AC units. If you move into a space without central air conditioning and it won't have a window unit already there, BRING ONE WITH YOU. You will want to have AC for your first night if you are moving in the warmer seasons. And make sure you research what size to get based on the room measurements you took previously.
Getting the keys. Depending on whether you are going to an independently owned walk-up or a building with a door man, there are different methods to getting keys to your apartment. For my walk-up, my key was stored in a lockbox within a random store in my neighborhood so I had to make sure I made it to New York with the moving truck in time before the store closed. It actually came pretty close because of underestimated traffic so luckily we had family in town who could get the key for us. Phew! Make sure you have a plan B.
Bribe friends. We didn't hire movers but we did know some friends and family in the area that were willing to help. It was amazing (although next move we likely will hire movers), but I wasn't the one carrying a queen-sized mattress up 4 flights of stairs. The great thing about moving to NYC is that everyone who currently lives there knows the struggle, and will be there to support you. Thank them and pay it forward for the next batch of people coming to down!
Everything else.

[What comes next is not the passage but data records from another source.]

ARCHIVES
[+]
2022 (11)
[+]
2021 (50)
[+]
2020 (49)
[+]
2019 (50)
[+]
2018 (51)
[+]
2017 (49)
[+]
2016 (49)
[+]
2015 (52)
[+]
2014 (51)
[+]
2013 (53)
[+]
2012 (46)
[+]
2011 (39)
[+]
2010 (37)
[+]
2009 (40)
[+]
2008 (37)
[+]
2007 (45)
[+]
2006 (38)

Don't forget the other responsible things to do, because you're an adult.
save hard, play hard.
You just spent a LOT of money to lease an apartment and to make the actual move. Let it be known that there are LOTS of ways to spend even more money now. But when you wiped out your bank account with apartment deposits, how can you enjoy your new hometown?
Borrow now, pay later… If you're like me and had over a month lapse before my first paycheck, the money was tight. I took out a credit card that had no interest accrue for the first 12 months. I'm not saying everyone should do this but it was an idea posed by some of my mentors and it got me through the time period with no income because I knew I would be able to pay it off (this is key when making this decision).

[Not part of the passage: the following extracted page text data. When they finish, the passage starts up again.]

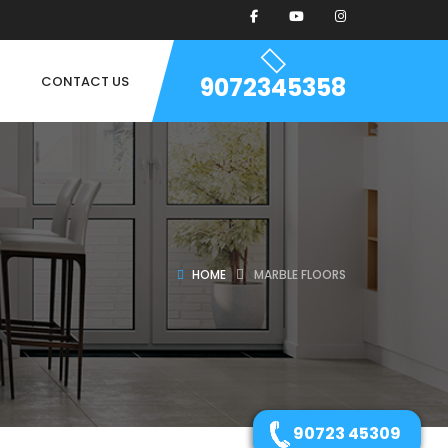
9072345358
CONTACT US
HOME
MARBLE FLOORS
90723 45309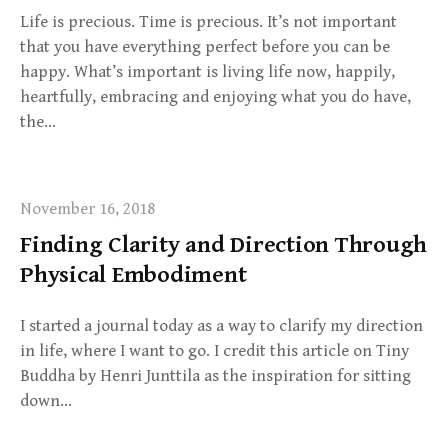
Life is precious. Time is precious. It’s not important
that you have everything perfect before you can be
happy. What’s important is living life now, happily,
heartfully, embracing and enjoying what you do have,
the…
November 16, 2018
Finding Clarity and Direction Through
Physical Embodiment
I started a journal today as a way to clarify my direction
in life, where I want to go. I credit this article on Tiny
Buddha by Henri Junttila as the inspiration for sitting
down…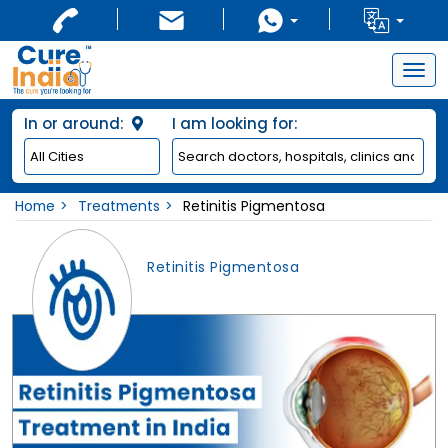
Togg
navig
In or around:
I am looking for:
Home
Treatments
Retinitis Pigmentosa
Retinitis Pigmentosa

Ways to save. Can't take out a credit card, or really don't want to? No worries! There are also lots of FREE things to do! One of my favorite recommendations when moving here was signing up for The Skint. It's a daily newsletter that shows the free and discounted things to do in the City that day, and during the upcoming days. Other ways to save include:
Parks. There are free things to do in all of the different parks. Last year I saw comedy shows in Washington Square Park, orchestra concerts in Central Park, Broadway in Bryant Park, and so much more.
Museums. There are certain days where museums will have free entry (in addition to the museums that are "pay what you want".
Drinks. Happy hours are the only time I go out for those now.
Meals. And as much as I can, I go to Trader Joe's for and cook meals at home. The more you save, the more you can spend doing the things you really want to #treatyoself with.
As you can see, there's no shortage of tricks to make this play more affordable or offset the expenses that you have. It takes a lot of trial and error, and while the net is a higher cost of living, what you get out of it in my opinion is so much more than your bank account could ever understand.